Понятно, что в Копьевский, где ведется следствие, он уже придти не рискует.
Игорь перебил:
– Но в качестве свидетеля он мог бы прямо заявить.
– Значит, не мог, требовались еще улики и доказательства. В субботу он звонит мне.
– Тебе? – ужаснулся Ямщиков. – И. ты опять не узнал брата?
– Я давно поверил в его смерть, – отрезал Петр Романович. – Поверил в его письмо и девять лет ежедневно поминал «душу усопшего раба Твоего Павла».
Архитектор истово перекрестился дрожащей рукой, философ произнес раздельно:
– «Если хочешь узнать про убийство, будь дома в полночь».
– Он сказал?
Петр Романович кивнул.
– Что еще? – выкрикнул Игорь.
– Дословно: «У меня орудие убийства, на нем кровь». – «Где?» – «На мертвой голове». – «Где?!» – «На тротуаре в Копьевском переулке».
– Его ответы загадочны, твои вопросы бестолковы.

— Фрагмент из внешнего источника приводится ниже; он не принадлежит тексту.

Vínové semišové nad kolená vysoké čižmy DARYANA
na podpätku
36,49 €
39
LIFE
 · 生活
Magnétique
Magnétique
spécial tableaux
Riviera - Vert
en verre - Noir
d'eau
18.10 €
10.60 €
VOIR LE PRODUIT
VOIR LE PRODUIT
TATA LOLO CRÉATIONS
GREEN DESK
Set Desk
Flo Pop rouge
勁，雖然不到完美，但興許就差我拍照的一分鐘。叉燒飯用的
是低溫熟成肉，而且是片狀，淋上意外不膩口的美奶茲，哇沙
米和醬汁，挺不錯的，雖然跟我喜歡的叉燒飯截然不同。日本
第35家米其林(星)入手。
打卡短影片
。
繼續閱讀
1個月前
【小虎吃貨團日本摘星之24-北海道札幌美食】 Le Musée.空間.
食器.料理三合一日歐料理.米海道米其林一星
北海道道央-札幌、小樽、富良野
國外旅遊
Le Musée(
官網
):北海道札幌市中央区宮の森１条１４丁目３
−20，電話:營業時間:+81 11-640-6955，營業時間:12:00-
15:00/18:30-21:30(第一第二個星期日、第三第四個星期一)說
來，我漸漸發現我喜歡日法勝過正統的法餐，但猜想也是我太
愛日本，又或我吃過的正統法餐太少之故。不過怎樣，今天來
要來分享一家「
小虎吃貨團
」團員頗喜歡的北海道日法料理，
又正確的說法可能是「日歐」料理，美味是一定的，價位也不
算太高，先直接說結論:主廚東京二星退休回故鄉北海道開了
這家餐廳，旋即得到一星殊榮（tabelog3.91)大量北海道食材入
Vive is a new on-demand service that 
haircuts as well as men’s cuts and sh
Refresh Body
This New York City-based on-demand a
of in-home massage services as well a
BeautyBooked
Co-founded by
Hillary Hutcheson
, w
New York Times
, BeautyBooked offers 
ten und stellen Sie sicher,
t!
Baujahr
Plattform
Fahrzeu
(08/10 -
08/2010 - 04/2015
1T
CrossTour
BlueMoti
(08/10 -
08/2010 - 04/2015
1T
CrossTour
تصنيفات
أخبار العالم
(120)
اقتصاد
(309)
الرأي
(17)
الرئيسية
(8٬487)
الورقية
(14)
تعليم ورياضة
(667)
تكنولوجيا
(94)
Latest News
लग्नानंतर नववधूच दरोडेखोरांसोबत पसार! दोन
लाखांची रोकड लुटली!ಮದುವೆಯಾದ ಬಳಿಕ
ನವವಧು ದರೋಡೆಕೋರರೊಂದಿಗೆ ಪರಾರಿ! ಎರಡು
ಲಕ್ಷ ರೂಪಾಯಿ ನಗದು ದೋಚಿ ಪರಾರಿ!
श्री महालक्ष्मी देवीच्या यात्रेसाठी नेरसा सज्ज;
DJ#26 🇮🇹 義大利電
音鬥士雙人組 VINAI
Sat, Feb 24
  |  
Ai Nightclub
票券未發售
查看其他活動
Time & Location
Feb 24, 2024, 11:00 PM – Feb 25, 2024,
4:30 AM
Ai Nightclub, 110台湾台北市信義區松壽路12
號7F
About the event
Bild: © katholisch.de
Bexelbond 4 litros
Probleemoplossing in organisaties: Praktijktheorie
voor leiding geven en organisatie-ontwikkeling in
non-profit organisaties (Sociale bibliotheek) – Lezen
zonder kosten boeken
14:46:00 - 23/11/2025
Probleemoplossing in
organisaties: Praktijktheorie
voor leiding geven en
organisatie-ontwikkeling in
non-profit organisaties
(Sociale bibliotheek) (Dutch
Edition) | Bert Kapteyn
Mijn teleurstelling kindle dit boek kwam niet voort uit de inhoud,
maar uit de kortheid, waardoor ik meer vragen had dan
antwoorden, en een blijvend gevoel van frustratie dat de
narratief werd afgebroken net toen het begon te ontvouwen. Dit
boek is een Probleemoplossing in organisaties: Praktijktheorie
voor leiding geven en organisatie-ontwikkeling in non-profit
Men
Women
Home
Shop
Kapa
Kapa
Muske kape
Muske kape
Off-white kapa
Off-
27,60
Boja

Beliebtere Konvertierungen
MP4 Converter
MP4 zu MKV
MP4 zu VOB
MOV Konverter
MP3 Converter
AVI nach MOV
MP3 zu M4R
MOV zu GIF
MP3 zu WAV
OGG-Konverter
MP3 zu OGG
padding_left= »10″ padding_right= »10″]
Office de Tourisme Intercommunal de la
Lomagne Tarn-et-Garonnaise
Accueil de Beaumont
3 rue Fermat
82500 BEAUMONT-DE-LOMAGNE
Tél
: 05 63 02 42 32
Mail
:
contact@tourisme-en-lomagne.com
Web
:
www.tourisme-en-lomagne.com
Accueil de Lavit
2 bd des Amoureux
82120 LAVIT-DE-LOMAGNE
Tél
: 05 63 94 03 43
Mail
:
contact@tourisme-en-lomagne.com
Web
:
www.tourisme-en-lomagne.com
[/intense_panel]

– Согласен. Я был отвлечен другим.
– Другой.
– Не твое дело. И принял все это за дурачества Поля. – Петр Романович глубоко вздохнул, воздуха не хватало. – Каким ты нашел брата?
– В смысле?
– Не замечалось в нем психических отклонений?
– Он не сумасшедший!
– Да нет же! Какие-нибудь странности.
– Человек, принявший на себя духовный подвиг, может показаться профану странным.
– Орудие убийства, – напомнил Петр Романович, – мертвая голова, так получается.
– Тут какая-то символика.
– Какая?
Ямщиков передернул плечами, весь передернулся, как в нервном тике.
– Петр, ты меня не разыгрываешь?
– Вот и я в тот момент решил: розыгрыш. Почему он прямо не назвал этот предмет?
Игорь взглянул исподлобья, блеснули черные глаза, донесся шепот:
– Был уверен, что ты поймешь намек.
– Не понимаю!
– Не боялся он никакого следствия, мотив его поведения все тот же: как бы брата не подвести!
– А может – друга?
Игорь не слушал.
– Павел намекнул, что ему про тебя все известно.
– Давай пока удержимся от взаимных обвинений. Брат что-нибудь говорил про бронзового зайчика?
– Про что?.. А! Когда после телефонного разговора с Маргаритой ты ушел.
– Не с ней я.
– За твоей крутней не уследишь. Ладно, поверим. Павел был вне себя. И на глаза ему попались розы для возлюбленной. Он кинулся к комоду выбросить и задел статуэтку рядом с вазой. Зайчик упал. Он машинально подобрал его, оставив отпечатки. Про розы забыл, так ушел. А на допросе, спасая тебя, вспомнил зайчика.
«Он спасал меня, – подумалось с запоздалым отчаянием, – а спас истинного убийцу. Может, вот этого – самого близкого друга.»
– Маргарита заявилась сюда в пятницу неожиданно – не к тебе?
– Нет, что ты! – испугался Игорь.
– Вы дружили.
– Она никогда у меня не бывала, даже не знала номер квартиры!
– Узнать не проблема.
– Зачем?
– Например, попросить тебя не рассказывать никому про ее «работу».
– Я дал ей слово, еще на бульваре.
– Но жениху рассказал.
– Чего мне это стоило!.. Нет, Петр, не ко мне она пришла.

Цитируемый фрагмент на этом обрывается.